WHAT IS BEING ASKED → Find the lines of the material below that include the string "summary", then copy each one.

━━━━━━━━━━━━━━━━

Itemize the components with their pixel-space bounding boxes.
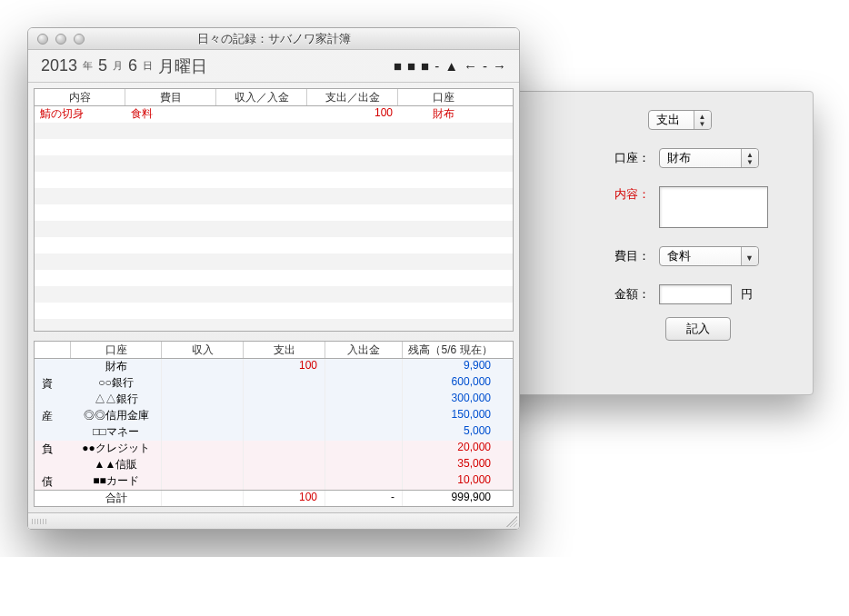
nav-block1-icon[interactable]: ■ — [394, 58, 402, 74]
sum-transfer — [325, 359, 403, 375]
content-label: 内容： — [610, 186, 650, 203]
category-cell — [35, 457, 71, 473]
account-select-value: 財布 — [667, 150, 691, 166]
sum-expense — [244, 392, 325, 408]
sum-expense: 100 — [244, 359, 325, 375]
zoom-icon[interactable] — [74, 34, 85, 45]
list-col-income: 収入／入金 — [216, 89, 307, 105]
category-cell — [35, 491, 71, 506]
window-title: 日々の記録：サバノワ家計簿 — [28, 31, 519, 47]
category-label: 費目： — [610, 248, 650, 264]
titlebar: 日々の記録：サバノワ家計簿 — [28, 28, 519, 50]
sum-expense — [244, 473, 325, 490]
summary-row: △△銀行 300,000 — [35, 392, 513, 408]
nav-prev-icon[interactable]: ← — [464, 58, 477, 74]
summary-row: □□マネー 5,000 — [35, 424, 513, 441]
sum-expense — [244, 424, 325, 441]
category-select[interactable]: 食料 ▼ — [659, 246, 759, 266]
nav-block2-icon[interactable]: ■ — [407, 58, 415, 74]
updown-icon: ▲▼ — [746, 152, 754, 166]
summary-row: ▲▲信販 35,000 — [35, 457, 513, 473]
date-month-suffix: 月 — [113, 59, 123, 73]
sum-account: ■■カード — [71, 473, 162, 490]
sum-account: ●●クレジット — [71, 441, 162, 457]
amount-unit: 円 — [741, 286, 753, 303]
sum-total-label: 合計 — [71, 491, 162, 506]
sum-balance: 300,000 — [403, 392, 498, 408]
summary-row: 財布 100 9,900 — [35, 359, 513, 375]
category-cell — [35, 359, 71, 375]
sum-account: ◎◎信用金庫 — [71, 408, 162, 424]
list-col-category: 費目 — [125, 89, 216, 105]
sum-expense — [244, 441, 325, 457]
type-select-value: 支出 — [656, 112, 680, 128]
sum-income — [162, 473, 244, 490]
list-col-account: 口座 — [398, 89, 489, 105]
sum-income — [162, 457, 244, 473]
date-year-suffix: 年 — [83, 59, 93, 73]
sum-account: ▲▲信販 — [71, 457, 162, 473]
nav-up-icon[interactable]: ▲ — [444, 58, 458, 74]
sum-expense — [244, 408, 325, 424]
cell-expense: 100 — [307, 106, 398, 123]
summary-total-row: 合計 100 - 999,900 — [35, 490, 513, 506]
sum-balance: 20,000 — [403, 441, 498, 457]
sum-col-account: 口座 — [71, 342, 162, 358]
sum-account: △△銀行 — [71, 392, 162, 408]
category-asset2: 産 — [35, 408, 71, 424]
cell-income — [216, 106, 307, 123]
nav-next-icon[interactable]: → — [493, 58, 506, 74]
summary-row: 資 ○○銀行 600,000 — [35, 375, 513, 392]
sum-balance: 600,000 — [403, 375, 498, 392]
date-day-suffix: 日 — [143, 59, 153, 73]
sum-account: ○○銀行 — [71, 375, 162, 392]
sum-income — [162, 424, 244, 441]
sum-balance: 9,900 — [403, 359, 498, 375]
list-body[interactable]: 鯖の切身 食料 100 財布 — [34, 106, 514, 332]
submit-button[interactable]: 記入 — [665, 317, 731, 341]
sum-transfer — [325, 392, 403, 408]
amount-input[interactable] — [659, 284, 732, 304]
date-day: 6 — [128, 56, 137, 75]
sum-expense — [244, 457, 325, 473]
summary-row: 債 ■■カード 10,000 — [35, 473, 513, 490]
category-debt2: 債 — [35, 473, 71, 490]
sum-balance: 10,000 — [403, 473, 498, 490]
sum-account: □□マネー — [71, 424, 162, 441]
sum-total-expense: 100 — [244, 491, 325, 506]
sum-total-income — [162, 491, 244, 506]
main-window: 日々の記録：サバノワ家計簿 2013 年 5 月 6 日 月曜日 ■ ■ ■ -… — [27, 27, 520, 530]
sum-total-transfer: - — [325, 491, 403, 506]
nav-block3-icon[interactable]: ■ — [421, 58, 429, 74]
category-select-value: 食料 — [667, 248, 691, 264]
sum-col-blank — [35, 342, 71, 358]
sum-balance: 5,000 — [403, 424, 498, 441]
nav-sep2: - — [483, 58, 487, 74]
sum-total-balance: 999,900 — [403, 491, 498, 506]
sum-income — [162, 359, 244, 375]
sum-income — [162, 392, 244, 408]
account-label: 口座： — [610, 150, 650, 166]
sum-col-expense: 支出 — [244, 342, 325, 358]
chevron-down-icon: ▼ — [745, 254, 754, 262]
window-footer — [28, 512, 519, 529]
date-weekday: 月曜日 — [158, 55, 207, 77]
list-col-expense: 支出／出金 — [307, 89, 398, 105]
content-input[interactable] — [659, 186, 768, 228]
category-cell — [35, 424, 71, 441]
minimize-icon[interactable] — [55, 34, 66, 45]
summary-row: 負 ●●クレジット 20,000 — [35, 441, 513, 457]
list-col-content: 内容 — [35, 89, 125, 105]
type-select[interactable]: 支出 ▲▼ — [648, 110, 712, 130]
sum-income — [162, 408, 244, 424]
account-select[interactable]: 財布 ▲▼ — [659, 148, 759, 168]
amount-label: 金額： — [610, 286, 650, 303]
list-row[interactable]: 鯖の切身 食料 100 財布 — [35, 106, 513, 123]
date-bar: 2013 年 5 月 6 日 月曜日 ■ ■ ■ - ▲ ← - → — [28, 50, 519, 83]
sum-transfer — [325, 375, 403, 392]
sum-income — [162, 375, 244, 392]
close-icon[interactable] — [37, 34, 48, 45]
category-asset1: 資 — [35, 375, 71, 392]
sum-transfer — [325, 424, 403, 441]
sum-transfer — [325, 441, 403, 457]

━━━━━━━━━━━━━━━━

TASK SOLUTION →
summary-row: △△銀行 300,000 — [35, 392, 513, 408]
summary-row: □□マネー 5,000 — [35, 424, 513, 441]
summary-row: ▲▲信販 35,000 — [35, 457, 513, 473]
summary-row: 財布 100 9,900 — [35, 359, 513, 375]
summary-total-row: 合計 100 - 999,900 — [35, 490, 513, 506]
summary-row: 資 ○○銀行 600,000 — [35, 375, 513, 392]
summary-row: 債 ■■カード 10,000 — [35, 473, 513, 490]
summary-row: 負 ●●クレジット 20,000 — [35, 441, 513, 457]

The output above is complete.